From Hand-Crafted Features to Large Language Models: A Comparative Evaluation of Android Malware Detection Paradigms

Taşkın, Egemen; DOĞRU, İBRAHİM

doi:10.3390/app16115600

From Hand-Crafted Features to Large Language Models: A Comparative Evaluation of Android Malware Detection Paradigms

Taşkın E., DOĞRU İ. A.

Applied Sciences (Switzerland), cilt.16, sa.11, 2026 (SCI-Expanded, Scopus)

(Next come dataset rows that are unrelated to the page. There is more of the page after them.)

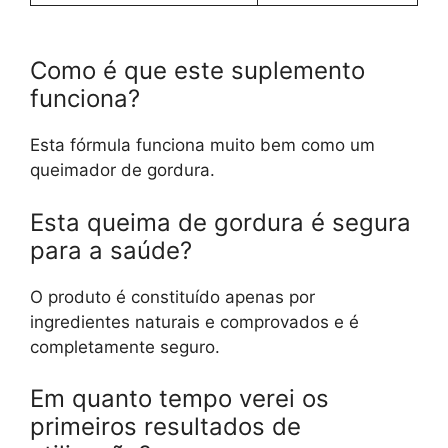
Como é que este suplemento
funciona?
Esta fórmula funciona muito bem como um
queimador de gordura.
Esta queima de gordura é segura
para a saúde?
O produto é constituído apenas por
ingredientes naturais e comprovados e é
completamente seguro.
Em quanto tempo verei os
primeiros resultados de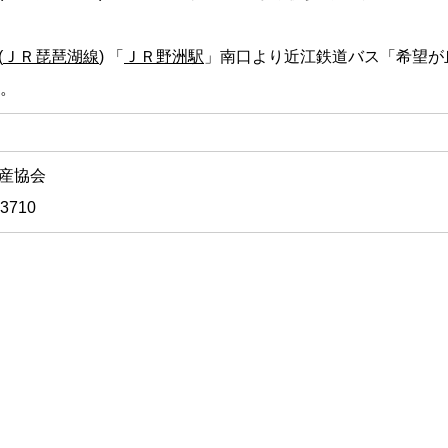
(
ＪＲ琵琶湖線
) 「
ＪＲ野洲駅
」南口より近江鉄道バス「希望が
分。
産協会
-3710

Yayın Türü: Makale / Tam Makale
Cilt numarası: 16 Sayı: 11
Basım Tarihi: 2026
Doi Numarası: 10.3390/app16115600
Dergi Adı: Applied Sciences (Switzerland)
Derginin Tarandığı İndeksler: Science Citation Index Expanded (SCI-EXPANDED), Scopus, Applied Science & Technology Source, Compendex, INSPEC, Directory of Open Access Journals
Anahtar Kelimeler: Android malware detection, large language models, LLM-based feature extraction, static analysis, transformer models
Gazi Üniversitesi Adresli: Evet

Özet

The rapid evolution of Android malware and increasingly sophisticated obfuscation techniques challenge traditional detection systems. This study presents a rigorous, unified comparative evaluation of three methodological paradigms-classical machine learning, Transformer-based architectures, and generative Large Language Models (LLMs)-for static Android malware detection. We construct a balanced dataset of 12,000 APKs from the AndroZoo repository and implement a fold-independent experimental pipeline featuring constraint-aware sequence selection for Transformers and structured LLM-driven feature distillation with parameter-efficient fine-tuning (LoRA). All evaluations employ stratified 5-fold cross-validation with statistical significance testing and comprehensive resource profiling. Classical models (e.g., Random Forest) achieve strong baselines (~0.975 F1) but exhibit limited contextual resilience. Distilled Transformers (RoBERTa ~0.970 F1-score) deliver an optimal accuracy-latency trade-off for real-time screening. While zero-shot LLMs show moderate performance (~0.74–0.84 F1), integrating LLM-extracted semantic features with LoRA fine-tuning yields accuracy (Qwen3.5-27B: ~0.982 F1-score), cross-dataset generalization, and structured interpretability. Hallucination analysis reveals a manageable 7.7% rate, with ablation confirming minimal impact on downstream classification. We advocate a tiered deployment strategy: lightweight Transformers for high-throughput screening, complemented by fine-tuned LLMs for deep forensic analysis and explainable threat intelligence. This hybrid framework effectively balances computational efficiency, detection robustness, and operational interpretability for modern Android security pipelines.